-- Information shown --
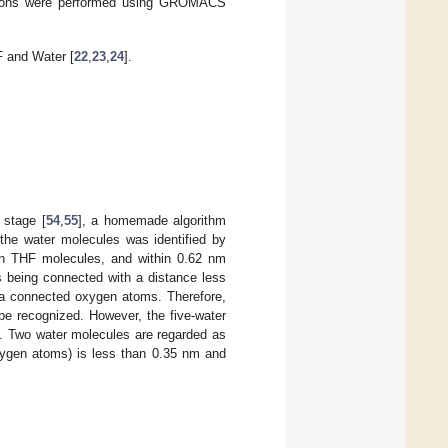
lations were performed using GROMACS
 and Water [
22
,
23
,
24
].
 stage [
54
,
55
], a homemade algorithm
 the water molecules was identified by
n THF molecules, and within 0.62 nm
 being connected with a distance less
via connected oxygen atoms. Therefore,
e recognized. However, the five-water
m. Two water molecules are regarded as
ygen atoms) is less than 0.35 nm and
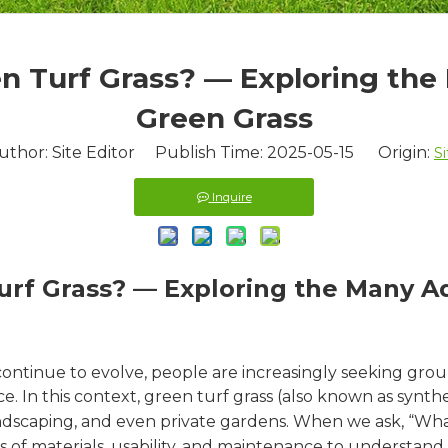
n Turf Grass? — Exploring the
Green Grass
uthor: Site Editor Publish Time: 2025-05-15 Origin:
Si
Inquire
urf Grass? — Exploring the Many A
tinue to evolve, people are increasingly seeking groun
ce. In this context, green turf grass (also known as synth
landscaping, and even private gardens. When we ask, “Wh
s of materials, usability, and maintenance to understand w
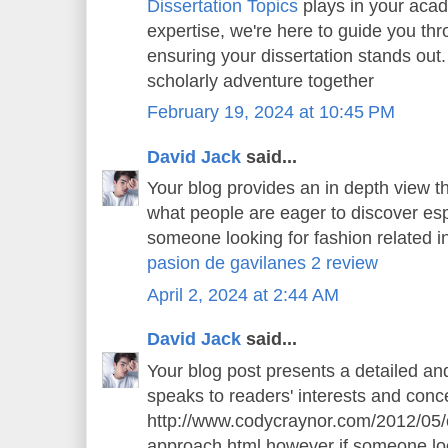
Dissertation Topics
plays in your aca
expertise, we're here to guide you thr
ensuring your dissertation stands out.
scholarly adventure together
February 19, 2024 at 10:45 PM
David Jack
said...
Your blog provides an in depth view th
what people are eager to discover espe
someone looking for fashion related in
pasion de gavilanes 2 review
April 2, 2024 at 2:44 AM
David Jack
said...
Your blog post presents a detailed an
speaks to readers' interests and conce
http://www.codycraynor.com/2012/05/
approach.html however if someone loo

-- Exercise aim --
Give the material above again exactly as it stands, minus any images.

-- Completed task --
lations were performed using GROMACS
 and Water [
22
,
23
,
24
].
 stage [
54
,
55
], a homemade algorithm
 the water molecules was identified by
n THF molecules, and within 0.62 nm
 being connected with a distance less
via connected oxygen atoms. Therefore,
e recognized. However, the five-water
m. Two water molecules are regarded as
ygen atoms) is less than 0.35 nm and
n Turf Grass? — Exploring the
Green Grass
uthor: Site Editor Publish Time: 2025-05-15 Origin:
Si
Inquire
urf Grass? — Exploring the Many A
tinue to evolve, people are increasingly seeking groun
ce. In this context, green turf grass (also known as synth
landscaping, and even private gardens. When we ask, “Wh
s of materials, usability, and maintenance to understand w
Dissertation Topics
plays in your aca
expertise, we're here to guide you thr
ensuring your dissertation stands out.
scholarly adventure together
February 19, 2024 at 10:45 PM
David Jack
said...
Your blog provides an in depth view th
what people are eager to discover espe
someone looking for fashion related in
pasion de gavilanes 2 review
April 2, 2024 at 2:44 AM
David Jack
said...
Your blog post presents a detailed an
speaks to readers' interests and conce
http://www.codycraynor.com/2012/05/
approach.html however if someone loo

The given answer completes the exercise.